A passageira também mencionou em suas gravações que "ele ia me matar, ele ia fazer alguma coisa", baseando-se apenas em impressões subjetivas e convicções religiosas, sem apresentar qualquer conduta concreta por parte do motorista. O profissional, que atua há mais de três anos no aplicativo, com mais de 17 mil viagens e 312 avaliações positivas, recorreu à Justiça sustentando que as publicações resultaram em exposição indevida, danos à sua reputação profissional e abalo emocional.
Em sua defesa, a influenciadora alegou que estava apenas compartilhando uma experiência pessoal, classificada como "testemunho de espiritualidade", sem intenção de ofensa, sustentando que sua manifestação estaria protegida pela liberdade de expressão.
Ao julgar o recurso, a Turma destacou que, embora a liberdade de expressão e de crença sejam direitos fundamentais, estes encontram limites quando confrontam direitos da personalidade, como a honra e a imagem.
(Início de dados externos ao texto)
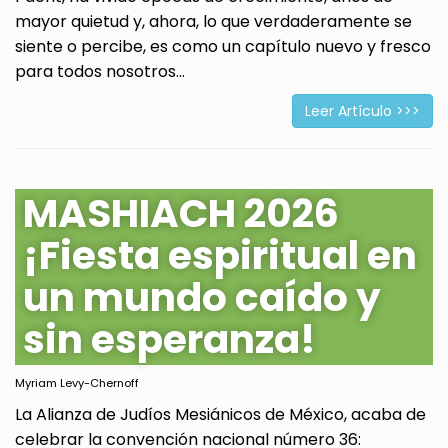
mayor quietud y, ahora, lo que verdaderamente se
siente o percibe, es como un capítulo nuevo y fresco
para todos nosotros...
Leer Artículo >>>
MASHIACH 2026
¡Fiesta espiritual en
un mundo caído y
sin esperanza!
Myriam Levy-Chernoff
La Alianza de Judíos Mesiánicos de México, acaba de
celebrar la convención nacional número 36:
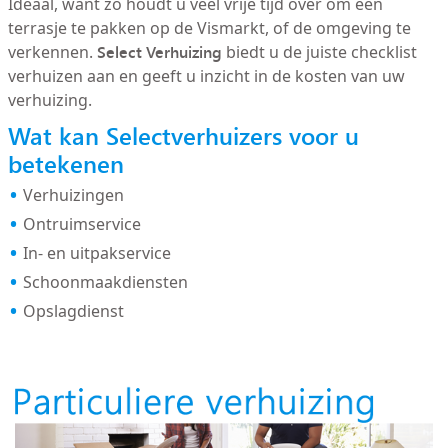
Ideaal, want zo houdt u veel vrije tijd over om een
terrasje te pakken op de Vismarkt, of de omgeving te
Select Verhuizing
verkennen.
biedt u de juiste checklist
verhuizen aan en geeft u inzicht in de kosten van uw
verhuizing.
Wat kan Selectverhuizers voor u
betekenen
Verhuizingen
Ontruimservice
In- en uitpakservice
Schoonmaakdiensten
Opslagdienst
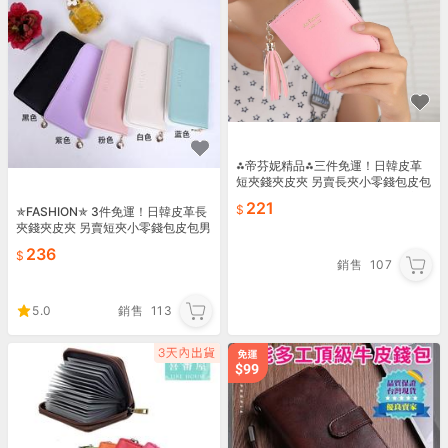
⁂帝芬妮精品⁂三件免運！日韓皮革
短夾錢夾皮夾 另賣長夾小零錢包皮包
男包女包 手提包手拿包側背包單肩包
221
✯FASHION✯ 3件免運！日韓皮革長
後背包雙肩包書包61
夾錢夾皮夾 另賣短夾小零錢包皮包男
包女包 手提包手拿包單肩包後背包雙
236
肩包書包57
銷售
107
5.0
銷售
113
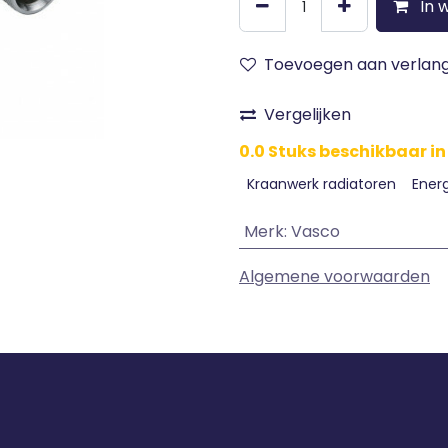
In 
Toevoegen aan verlangl
Vergelijken
0.0 Stuks beschikbaar in
Kraanwerk radiatoren
Ener
Merk
:
Vasco
Algemene voorwaarden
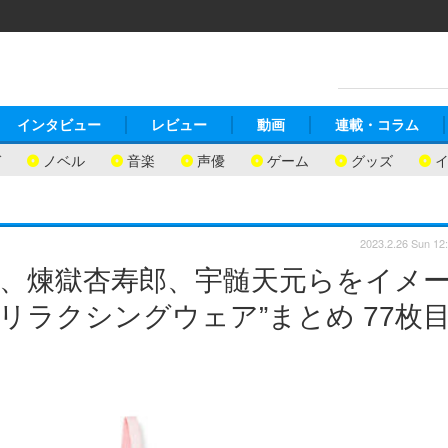
インタビュー
レビュー
動画
連載・コラム
ガ
ノベル
音楽
声優
ゲーム
グッズ
2023.2.26 Sun 12
子、煉獄杏寿郎、宇髄天元らをイメ
リラクシングウェア”まとめ 77枚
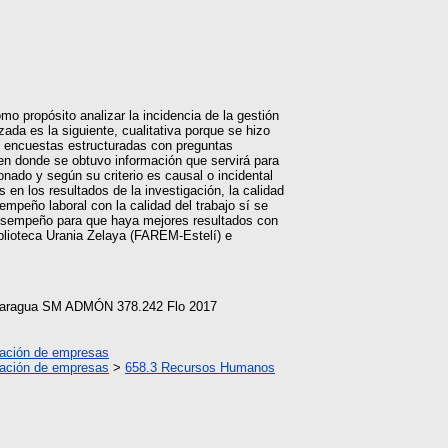
o propósito analizar la incidencia de la gestión
ada es la siguiente, cualitativa porque se hizo
to encuestas estructuradas con preguntas
 en donde se obtuvo información que servirá para
onado y según su criterio es causal o incidental
n los resultados de la investigación, la calidad
empeño laboral con la calidad del trabajo sí se
l desempeño para que haya mejores resultados con
 biblioteca Urania Zelaya (FAREM-Estelí) e
Nicaragua SM ADMÓN 378.242 Flo 2017
ración de empresas
ración de empresas
>
658.3 Recursos Humanos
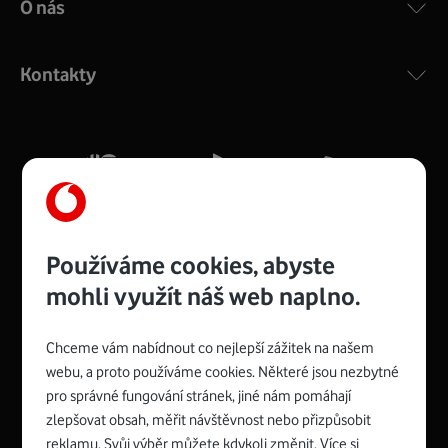
O nás
COMPAL CH7465VF
:
Výkonný bezdrátový modem s Wi-Fi standardem 802.11
ac a pokrytím ve dvou pásmech 2,4 i 5 GHz, který zajistí
Kontakty
silný signál pro celou domácnost. Kompaktní rozměry 21
x 16 x 4 cm, 4 Gigabitové LAN porty a rychlost až 500
Mb/s.
Více o COMPAL CH7465VF
Používáme cookies, abyste
mohli využít náš web naplno.
Chceme vám nabídnout co nejlepší zážitek na našem
Spojte se s Vodafonem
webu, a proto používáme cookies. Některé jsou nezbytné
pro správné fungování stránek, jiné nám pomáhají
Zyxel VMG8623-T50B
:
zlepšovat obsah, měřit návštěvnost nebo přizpůsobit
Rozměry modemu jsou 16 x 22 x 7,5 cm (včetně stojánku)
reklamu. Svůj výběr můžete kdykoli změnit. Více si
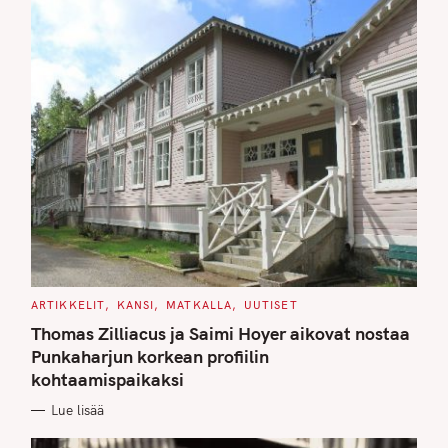
C
ARTIKKELIT
KANSI
MATKALLA
UUTISET
A
T
Thomas Zilliacus ja Saimi Hoyer aikovat nostaa
E
G
Punkaharjun korkean profiilin
O
kohtaamispaikaksi
R
I
E
Lue lisää
S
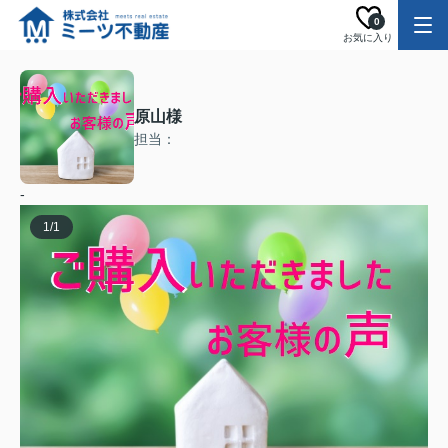
0
お気に入り
原山様
担当：
-
1
/
1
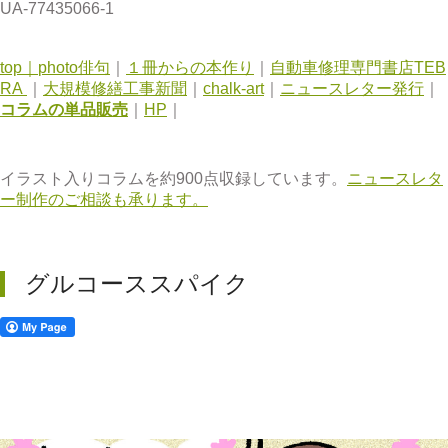
UA-77435066-1
top｜
photo俳句
｜
１冊からの本作り
｜
自動車修理専門書店TEB
RA
｜
大規模修繕工事新聞
｜
chalk-art
｜
ニュースレター発行
｜
コラムの単品販売
｜
HP
｜
イラスト入りコラムを約900点収録しています。
ニュースレタ
ー制作のご相談も承ります。
グルコーススパイク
O colegiado enfatizou que a exposição do motorista, desprovida de fatos concretos e com potencial difamatório elevado, ultrapassou o direito de manifestar crença pessoal e associou indevidamente seu nome a situações de perigo e criminalidade.
"A veiculação de conteúdo nas redes sociais que, mesmo sem imputação direta de crime, associa a imagem de terceiro a conduta reprovável sem base fática, configura abuso de direito e enseja responsabilização civil", destacou a decisão.
Quanto ao valor da indenização, os magistrados consideraram os R$ 25 mil adequados diante da gravidade e impacto da conduta, bem como do caráter pedagógico e compensatório. O colegiado ressaltou ainda que a retratação pública exige espontaneidade, não podendo ser imposta judicialmente, pois depende de ato voluntário.
A decisão do colegiado foi unânime.
Impacto no Dia a Dia dos Advogados
Esta decisão reforça a necessidade de cautela ao publicar conteúdos em redes sociais, especialmente quando envolvem terceiros, e delimita os contornos da liberdade de expressão frente aos direitos de personalidade. Advogados que atuam em Direito Civil, especialmente nas áreas de responsabilidade civil, direito digital e proteção de imagem, são diretamente afetados, pois a decisão serve como referência para ações semelhantes e orienta a elaboração de petições e defesas. O julgamento amplia o campo de atuação para profissionais que lidam com danos morais decorrentes de exposição em plataformas digitais, tornando-se relevante para quem assessora influenciadores, empresas, vítimas de exposição indevida ou mesmo atua em consultoria preventiva para uso responsável das redes sociais.